Dataset items:
⟨
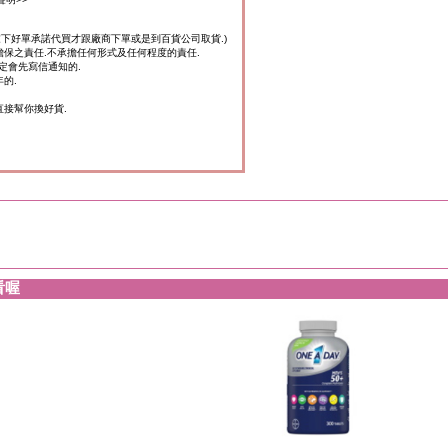
家下好單承諾代買才跟廠商下單或是到百貨公司取貨.)
擔保之責任.不承擔任何形式及任何程度的責任.
定會先寫信通知的.
的.
直接幫你換好貨.
看喔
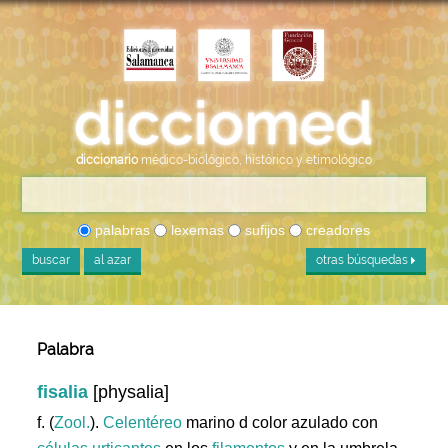
diccionario
médico-biológico, histórico y etimológico
palabras
lexemas
sufijos
creadores
buscar
al azar
otras búsquedas
Palabra
fisalia
[physalia]
f. (
Zool.
).
Celentéreo
marino d color azulado con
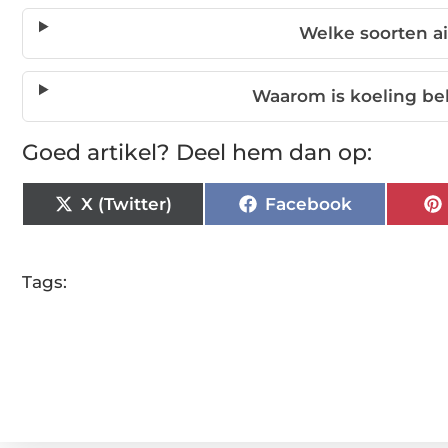
Welke soorten ai
Waarom is koeling be
Goed artikel? Deel hem dan op:
X (Twitter)
Facebook
Tags:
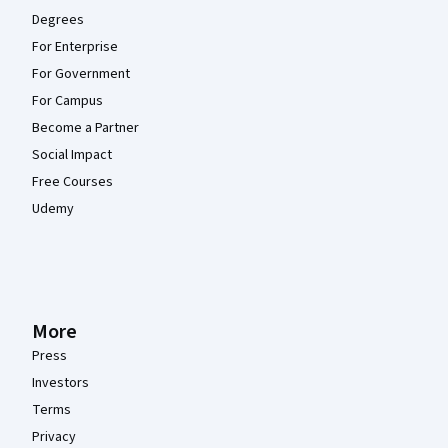
Degrees
For Enterprise
For Government
For Campus
Become a Partner
Social Impact
Free Courses
Udemy
More
Press
Investors
Terms
Privacy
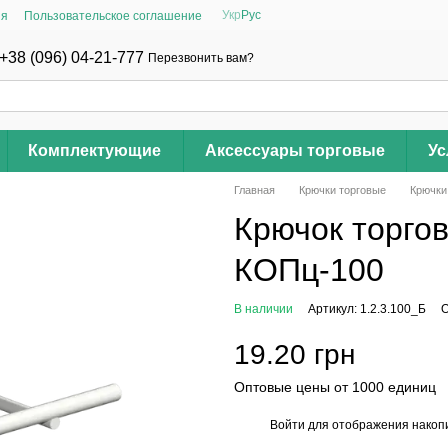
Укр
Рус
ия
Пользовательское соглашение
+38 (096) 04-21-777
Перезвонить вам?
Комплектующие
Аксессуары торговые
Ус
Главная
Крючки торговые
Крючки
Крючок торго
КОПц-100
В наличии
Артикул: 1.2.3.100_Б
О
19.20 грн
Оптовые цены от 1000 единиц
Войти
для отображения накопи
%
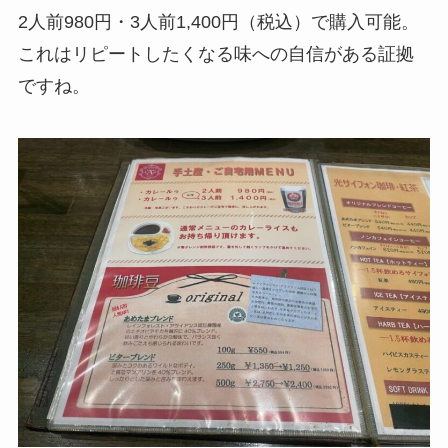
2人前980円・3人前1,400円（税込）で購入可能。
これはリピートしたくなる味への自信がある証拠
ですね。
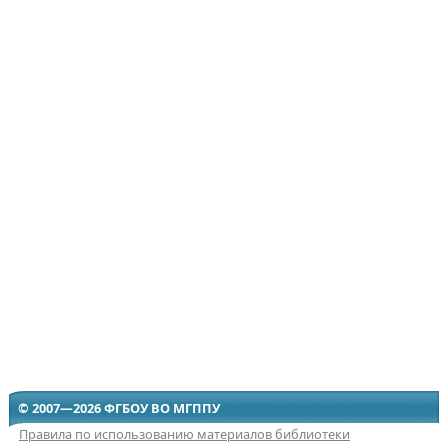
© 2007—2026 ФГБОУ ВО МГППУ
Правила по использованию материалов библиотеки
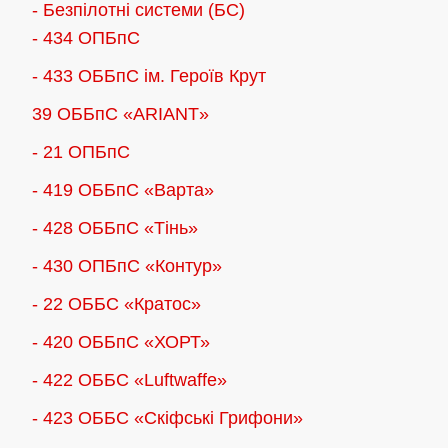
- Безпілотні системи (БС)
сторінці
- 434 ОПБпС
товару
- 433 ОББпС ім. Героїв Крут
39 ОББпС «ARIANT»
- 21 ОПБпС
- 419 ОББпС «Варта»
- 428 ОББпС «Тінь»
- 430 ОПБпС «Контур»
- 22 ОББС «Кратос»
- 420 ОББпС «ХОРТ»
- 422 ОББС «Luftwaffe»
- 423 ОББС «Скіфські Грифони»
⟩
## About this task
Your answer should be only the number of lines in the records that hold the word "ОББС".

## Solution below
3